2025年9月、同じ会場 VS. で開催した「sakamotocommon OSAKA 1970/2025/大阪/坂本龍一」では、連日多くの観客がこのピアノの周りに集まり、鍵盤に宿る坂本の演奏の記憶に静かに耳を傾けた。2026年度は、同展のメインプログラムである「KAGAMI」に呼応するよう、本人の演奏データから新たに7曲を選んだ。

「Ryuichi Sakamoto:Musics- open reel listening room」は、オープンリールのアナログテープで再生される、坂本のオリジナル・アルバム。

非圧縮のマスターファイルから丹念に作られたこれらのテープは、坂本がスタジオで聴いていた響きを再現している。

「Ryuichi Sakamoto:Playing the Piano 2026 – D」と「Ryuichi Sakamoto:Musics- open reel listening room」は、同じ空間に向き合ってセットされており、60分ずつ順番に演奏を奏でるので、全部聴くためには、ここだけで2時間必要になる。
REDが60分、BLEUが30分の所要時間なので、Ryuichi Sakamoto & Tin Drum | KAGAMI+を存分に堪能するためには4時間近く必要になる。

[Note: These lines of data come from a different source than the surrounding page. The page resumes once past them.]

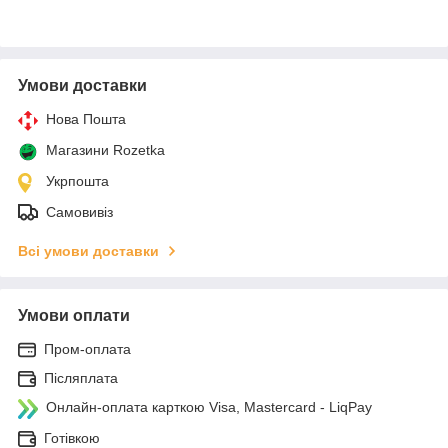
Умови доставки
Нова Пошта
Магазини Rozetka
Укрпошта
Самовивіз
Всі умови доставки
Умови оплати
Пром-оплата
Післяплата
Онлайн-оплата карткою Visa, Mastercard - LiqPay
Готівкою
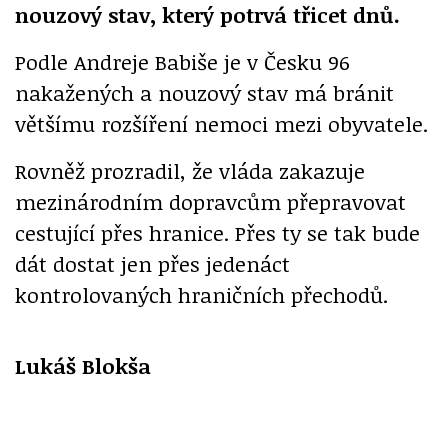
nouzový stav, který potrvá třicet dnů.
Podle Andreje Babiše je v Česku 96
nakažených a nouzový stav má bránit
většímu rozšíření nemoci mezi obyvatele.
Rovněž prozradil, že vláda zakazuje
mezinárodním dopravcům přepravovat
cestující přes hranice. Přes ty se tak bude
dát dostat jen přes jedenáct
kontrolovaných hraničních přechodů.
Lukáš Blokša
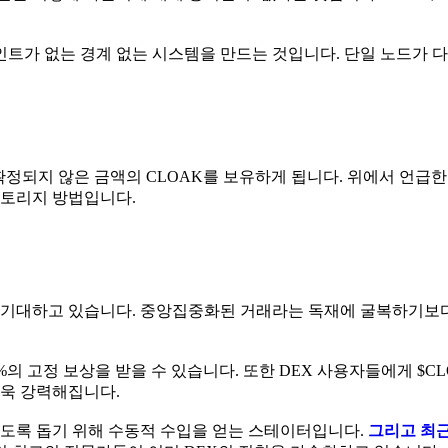
트가 없는 경계 없는 시스템을 만드는 것입니다. 단일 노드가 다운
 확정되지 않은 금액의 CLOAK를 보유하게 됩니다. 위에서 언급한
스토리지 방법입니다.
 기대하고 있습니다. 중앙집중화된 거래라는 독재에 굴복하기보
%의 고정 보상을 받을 수 있습니다. 또한 DEX 사용자들에게 $C
더욱 강력해집니다.
지하도록 돕기 위해 수동적 수입을 얻는 스테이터입니다.
그리고 최근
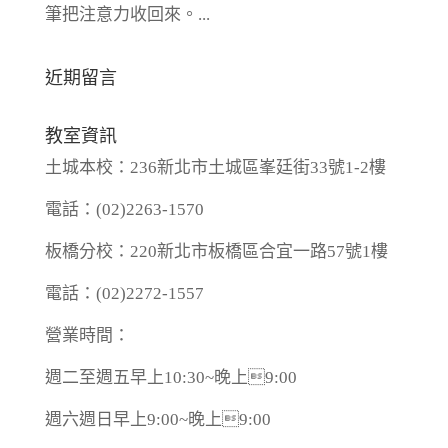
筆把注意力收回來。...
近期留言
教室資訊
土城本校：236新北市土城區峯廷街33號1-2樓
電話：(02)2263-1570
板橋分校：220新北市板橋區合宜一路57號1樓
電話：(02)2272-1557
營業時間：
週二至週五早上10:30~晚上9:00
週六週日早上9:00~晚上9:00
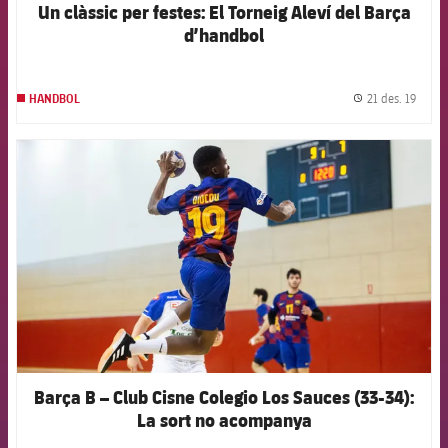
Un clàssic per festes: El Torneig Aleví del Barça
d’handbol
21 des. 19
HANDBOL
label.
FCB Barcelona badge
Barça B – Club Cisne Colegio Los Sauces (33-34):
La sort no acompanya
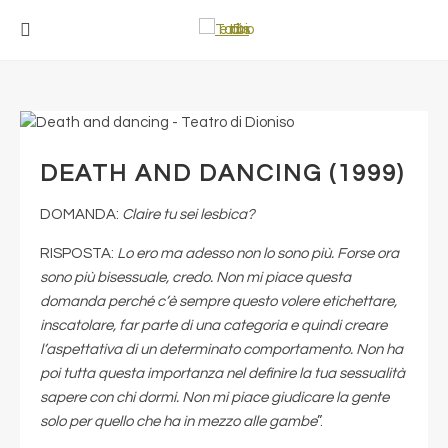
DEATH AND DANCING (1999)
DOMANDA:
Claire tu sei lesbica?
RISPOSTA:
Lo ero ma adesso non lo sono più. Forse ora
sono più bisessuale, credo. Non mi piace questa
domanda perché c’è sempre questo volere etichettare,
inscatolare, far parte di una categoria e quindi creare
l’aspettativa di un determinato comportamento. Non ha
poi tutta questa importanza nel definire la tua sessualità
sapere con chi dormi. Non mi piace giudicare la gente
solo per quello che ha in mezzo alle gambe
”.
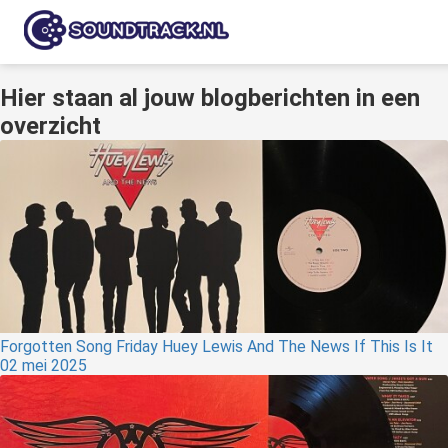
Hier staan al jouw blogberichten in een
ngen
overzicht
 policy
oneel
onele
s zijn
kelijk om
bsite te
Forgotten Song Friday Huey Lewis And The News If This Is It
ken. Ze
02 mei 2025
 gebruikt
asisfuncties
der deze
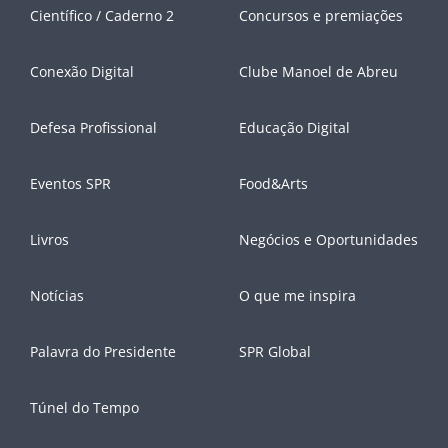
Científico / Caderno 2
Concursos e premiações
Conexão Digital
Clube Manoel de Abreu
Defesa Profissional
Educação Digital
Eventos SPR
Food&Arts
Livros
Negócios e Oportunidades
Notícias
O que me inspira
Palavra do Presidente
SPR Global
Túnel do Tempo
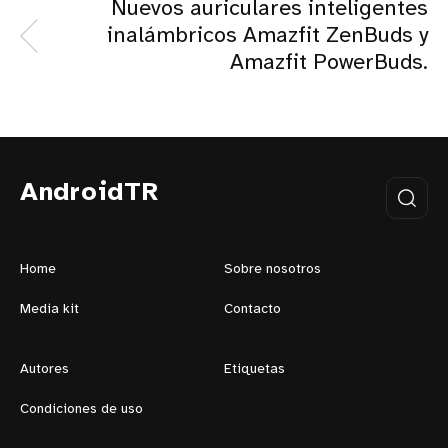
Nuevos auriculares inteligentes
inalámbricos Amazfit ZenBuds y
Amazfit PowerBuds.
AndroidTR
Home
Sobre nosotros
Media kit
Contacto
Autores
Etiquetas
Condiciones de uso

もちろん、全部を最初から最後まで体験しなければいけないわけではないので、1、2時間で巡ることも可能。
Ryuichi Sakamoto & Tin Drum | KAGAMI+はこれまで世界各地で上映されているが、今回大阪で上映される内容は、同展のために拡張された特別バージョンのKAGAMIなのだ。この空間にあわせて新たな演出、展示を加え、TIME, TIMEをはじめとする複数作品とともに、坂本の音と時間を立体的に体験できる展示空間として構成されたのだ。作品の特性から上映できる場所の選定には厳しい条件があり、それをクリアしたのが、この安藤忠雄氏が設計したVS.の空間だったこともあり、日本では初めての上映となる。
筆者は、過去に坂本龍一と個人的な接点があった。世界を巡ったBTTB World Tour 2000の北米ツアーの大トリがニューヨークのBowery Ballroomで行われた際にスタッフの一人として舞台袖から彼の演奏を聴いていた。また、そのあと少人数でテーブルを囲んだレイトディナーで会話も交わした。今回、すぐそばで演奏する彼の立体映像を見て、その時の記憶が蘇ってきた。それほどリアリティのある坂本龍一の姿が目の前に浮かび上がっていたのだ。
来場者にも、それぞれの中にいる坂本龍一に思いを馳せてほしいものだ。